Rash or negligent driving cannot not be spared at any cost, especially at places where drivers should drive extra cautiously, places flocked with pedestrians or extremely congested areas should be under a strict shadowing as they add to road fatalities and all this should be put to functioning using avant-garde technology.
Somewhat same is the thought shared by an influential road safety group in UK, according to the group there is an emergent need for deployment of hundreds of speed cameras to help impose the new urban speed limit which has been cut down to just 20mph.
The group also demands a crack down on drivers who are more likely to cause trouble; the list includes hefty drivers who look more prone to drowsiness, elderly drivers who no longer have their senses responding at the fullest and cannot be considered safe drivers.
The Parliamentary Advisory Council for Transport Safety- the advisory to the MPs and the Government has also mentioned that the local authorities should use digital cameras capable of measuring speed over a set distance and help enforce the 20mph limit. The new adoption will also help in making the cameras which record the car speed at a single point, responsible for catching thousands of drivers at road works on motorways, obsolete.

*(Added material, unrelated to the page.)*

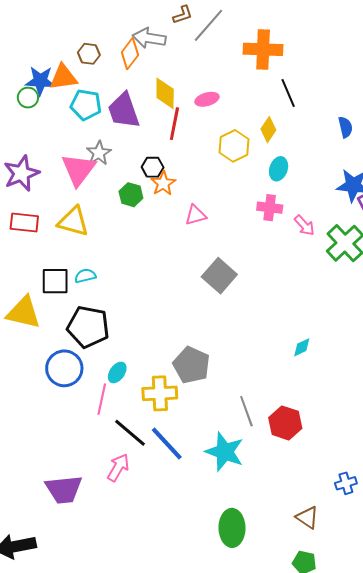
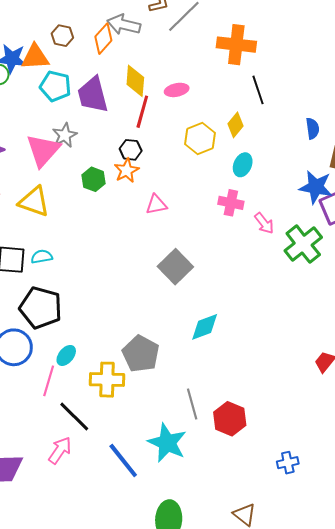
black hexagon: (153, 167) -> (131, 150), moved
cyan diamond: (302, 347) -> (205, 327), moved, size x1.5
blue line: (167, 444) -> (123, 461), moved
blue cross: (346, 483) -> (288, 463), moved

A home office approval to operate at lower speed level is only the requirement which needs to be fulfilled before you will see the installation of this new doodad and according to the report the government should put this one on their priority list.
The installation of this new safety measure will surely be of great help for the enforcement of the speed limit and ensuring the decline in the number of the road causalities. The advisory council also asks for more 20 mph zones for the built-up areas and the setting up of targets to bring down the road deaths to half of the present number of fatalities.
The Report cited:
One significant impediment to lowering speed limits and expanding the 20mph network is that, at present, standard cameras are not type-approved to enforce limits below 30mph.
Presently speed breakers and chicanes are the most common of all the restraints deployed but these also cause problems for emergency vehicles and add to the emissions and according to the report the cameras will be a more suitable and effective alternate for the above.
The department for transportation adds that it is now upon local councils to adopt these new tools and enforce the 20 mph zones and the government to grant approval to the camera equipment.
The report also made it known that the children living in some poor neighborhoods are five times more likely to be hit in the road accidents and the government will have to tackle poverty first. The report also makes clear that the drivers who have an inactive lifestyle are more likely to cause an accident.
And for the increasing number of elderly drivers in UK, their increased frailty and potentially declining capabilities are adding up to some serious road safety troubles.
The report suggests that beyond 2010 all the new residential developments should have a compulsory pint of milk test that weather a resident can reach a shop for a pint of milk in less than ten minutes without any vehicle.